Désintermédiation : qui veut prendre la place des banques ?

La position des banquiers français face à la prochaine échéance du Brexit est claire : ils « votent » pour le maintien de la Grande Bretagne au sein de l’Union européenne. D’abord, comme le souligne une analyse des études économiques du groupe Crédit Agricole SA [1], parce que « un Brexit marquerait […] le début d’une longue période d’incertitude concernant les relations à long terme entre l’EU et le Royaume-Uni, ce qui induirait une détérioration du climat des affaires et de la confiance des consommateurs, freinerait les projets d’investissement et ralentirait fortement la croissance. De plus, cette période d’incertitude risquerait de durer longtemps, car la conclusion d’un accord de retrait complet prendrait probablement plus de deux ans. » Ensuite, parce que si certains acteurs financiers envisagent en cas de Brexit de se relocaliser en Europe continentale, Paris n’est pas sûre de bénéficier au mieux du mouvement, face à la concurrence, en termes d’attractivité, d’autres places comme celle de Dublin, qui bénéficie, entre autres, d’un avantage linguistique, ou encore de Luxembourg pour la gestion d’actifs.

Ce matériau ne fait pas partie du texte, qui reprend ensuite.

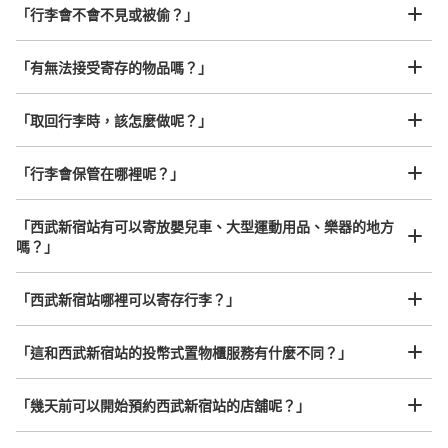
「行李會不會不見或被偷？」
許多地點佳/條件優的店鋪
工作人員拍完行李照片後

「有無法接受寄存的物品嗎？」
我們與許多地點方便的車站內店舖以及24小時營業的店鋪合作。
即完成寄存手續
「取回行李時，該怎麼做呢？」
「行李會保管在哪裡呢？」
可保管的行李數
大的
:
3
/
¥1500
中等的
:
2
/
¥1200
小的
:
3
/
¥900
「西武新宿站有可以寄放嬰兒車、大型運動用品、樂器的地方
付款方式
嗎？」
ICカード
任何尺寸的行李都OK
查看此投幣式儲物櫃的位置
「西武新宿站哪裡可以寄存行李？」
放下行李，愉快度過一整天！
樂器、嬰兒車、腳踏車等，只要是1個人能搬運的行李尺寸就OK
「這和西武新宿站的投幣式置物櫃服務有什麼不同？」
西武新宿駅正面口改札コインロッカー1
「幾天前可以開始預約西武新宿站的店舖呢？」
从西武新宿駅站步行0分钟。
本日營業時間
:
05:00
〜
00:30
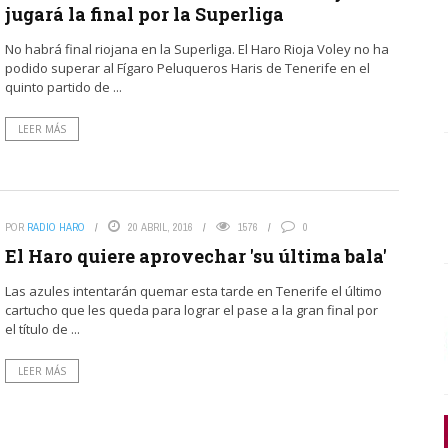
jugará la final por la Superliga
No habrá final riojana en la Superliga. El Haro Rioja Voley no ha
podido superar al Fígaro Peluqueros Haris de Tenerife en el
quinto partido de ...
LEER MÁS
POR
RADIO HARO
20 ABRIL, 2016
1576
0
El Haro quiere aprovechar 'su última bala'
Las azules intentarán quemar esta tarde en Tenerife el último
cartucho que les queda para lograr el pase a la gran final por
el título de ...
LEER MÁS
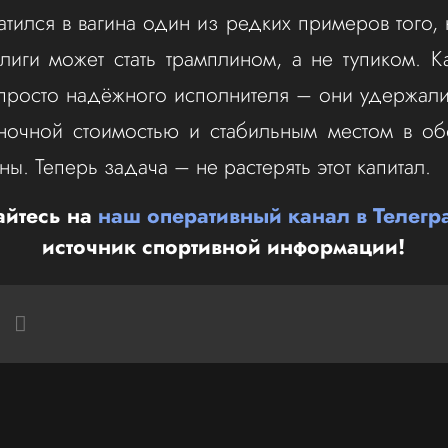
атился в вагина один из редких примеров того, 
лиги может стать трамплином, а не тупиком. 
просто надёжного исполнителя – они удержали
ночной стоимостью и стабильным местом в об
ы. Теперь задача – не растерять этот капитал.
йтесь на
наш оперативный канал в Телегр
источник спортивной информации!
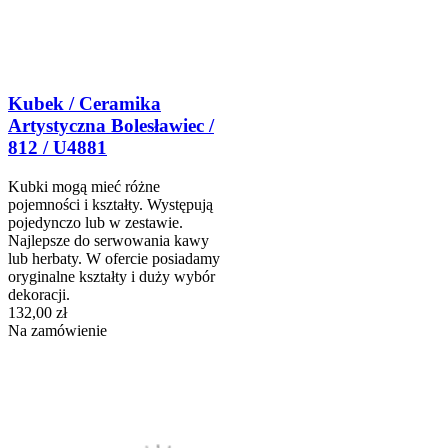
Kubek / Ceramika
Artystyczna Bolesławiec /
812 / U4881
Kubki mogą mieć różne
pojemności i kształty. Występują
pojedynczo lub w zestawie.
Najlepsze do serwowania kawy
lub herbaty. W ofercie posiadamy
oryginalne kształty i duży wybór
dekoracji.
132,00 zł
Na zamówienie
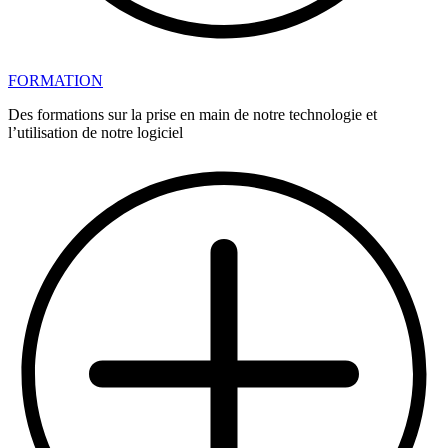
FORMATION
Des formations sur la prise en main de notre technologie et
l’utilisation de notre logiciel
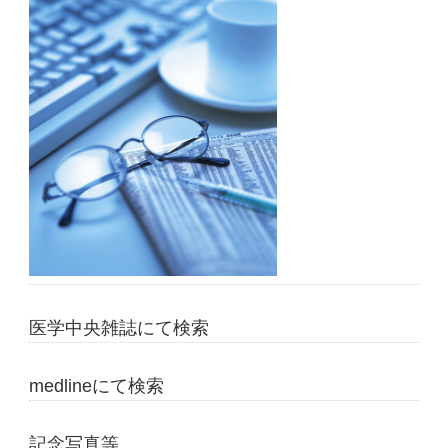
医学中央雑誌にて検索
medlineにて検索
記念写真等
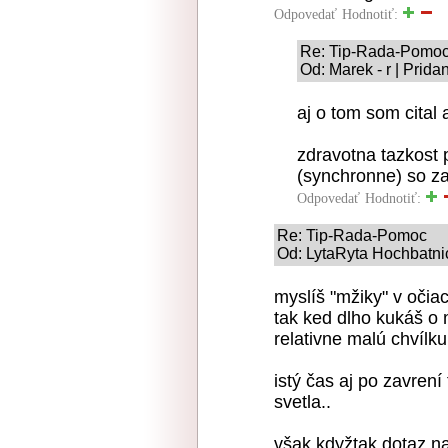
Odpovedať
Hodnotiť:
Re: Tip-Rada-Pomo
Od: Marek - r | Prid
aj o tom som cital 
zdravotna tazkost
(synchronne) so z
Odpovedať
Hodnotiť:
Re: Tip-Rada-Pomoc
Od: LytaRyta Hochbatnic
myslíš "mžiky" v očia
tak ked dlho kukáš o m
relativne malú chvílku
istý čas aj po zavrení t
svetla..
však kdyžtak dotaz na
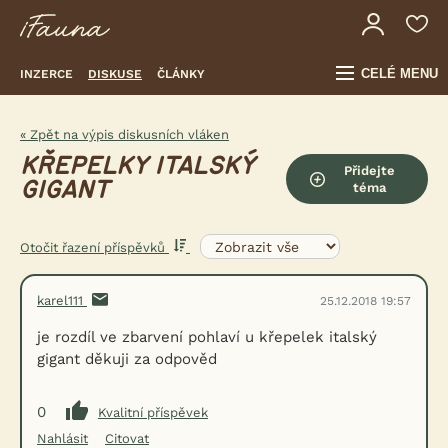
CELÉ MENU
INZERCE
DISKUSE
ČLÁNKY
« Zpět na výpis diskusních vláken
KŘEPELKY ITALSKÝ
Přidejte
GIGANT
téma
Otočit řazení příspěvků
karel111
25.12.2018 19:57
je rozdíl ve zbarvení pohlaví u křepelek italský
gigant děkuji za odpověd
0
Kvalitní příspěvek
Nahlásit
Citovat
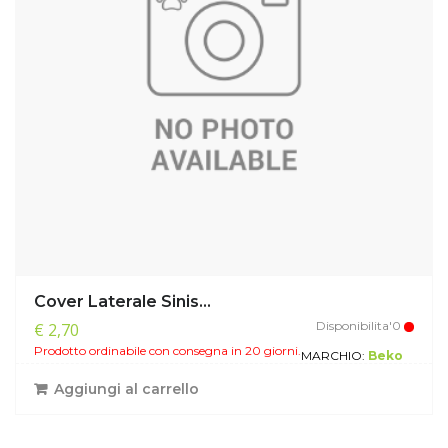
Cover Laterale Sinis...
Disponibilita'0
€ 2,70
Prodotto ordinabile con consegna in 20 giorni.
MARCHIO:
Beko
Aggiungi al carrello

Reste que le « non Brexit » n’est pas non plus sans conséquences : il faudra alors appliquer l’accord auquel sont laborieusement parvenus les 28 chefs d’État et de gouvernement de l’UE le 19 février dernier. Or celui-ci est, selon les mots d’un régulateur européen, un « ovni juridique » : comment pourra-t-il être mis en place, sachant qu’il est d’application immédiate, mais ne serait intégré dans les Traités européens qu’à l’occasion d’une prochaine révision ? N’est-ce pas aussi créer un précédent qui pourrait tenter d’autres États membres ?

Le référendum britannique ne conduit à aucune solution simple…

 

[1] « Royaume-Uni – l’accord avec l’UE et scénarios de Brexit », Perspectives n° 16-065, 11 mars 2016.